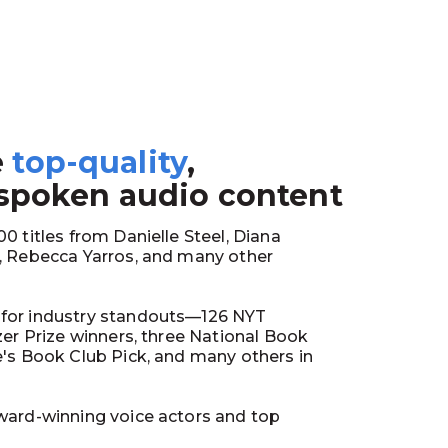
e
top-quality
,
1
 spoken audio content
0 titles from Danielle Steel, Diana
y, Rebecca Yarros, and many other
for industry standouts—126 NYT
tzer Prize winners, three National Book
e's Book Club Pick, and many others in
ward-winning voice actors and top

++++++++++++++++++++

* YOUR OBJECTIVE *
Without including any picture, print every record exactly as written above.

* TASK RESULT *
e
top-quality
,
1
 spoken audio content
0 titles from Danielle Steel, Diana
y, Rebecca Yarros, and many other
for industry standouts—126 NYT
tzer Prize winners, three National Book
e's Book Club Pick, and many others in
ward-winning voice actors and top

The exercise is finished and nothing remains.